#### YOUR TASK:
Please give, word for word, the line containing "Una pastorale organica per" and every line that comes after it in the data below.

#### MATERIALS PROVIDED:

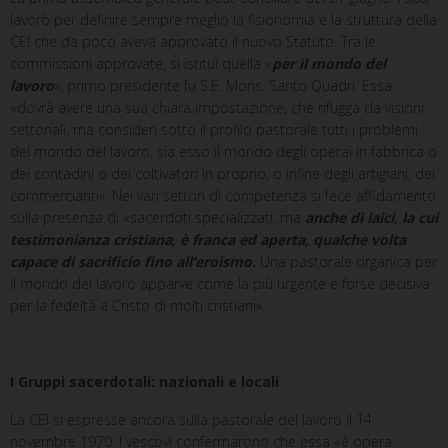
lavorò per definire sempre meglio la fisionomia e la struttura della
CEI che da poco aveva approvato il nuovo Statuto. Tra le
commissioni approvate, si istituì quella «
per il mondo del
lavoro
», primo presidente fu S.E. Mons. Santo Quadri. Essa
«dovrà avere una sua chiara impostazione, che rifugga da visioni
settoriali, ma consideri sotto il profilo pastorale tutti i problemi
del mondo del lavoro, sia esso il mondo degli operai in fabbrica o
dei contadini o dei coltivatori in proprio, o infine degli artigiani, dei
commercianti». Nei vari settori di competenza si fece affidamento
sulla presenza di «sacerdoti specializzati, ma
anche di laici, la cui
testimonianza cristiana, è franca ed aperta, qualche volta
capace di sacrificio fino all’eroismo.
Una pastorale organica per
il mondo del lavoro apparve come la più urgente e forse decisiva
per la fedeltà a Cristo di molti cristiani».
I Gruppi sacerdotali: nazionali e locali
La CEI si espresse ancora sulla pastorale del lavoro il 14
novembre 1970. I vescovi confermarono che essa «è opera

#### ANSWER SPACE:
Una pastorale organica per
il mondo del lavoro apparve come la più urgente e forse decisiva
per la fedeltà a Cristo di molti cristiani».
I Gruppi sacerdotali: nazionali e locali
La CEI si espresse ancora sulla pastorale del lavoro il 14
novembre 1970. I vescovi confermarono che essa «è opera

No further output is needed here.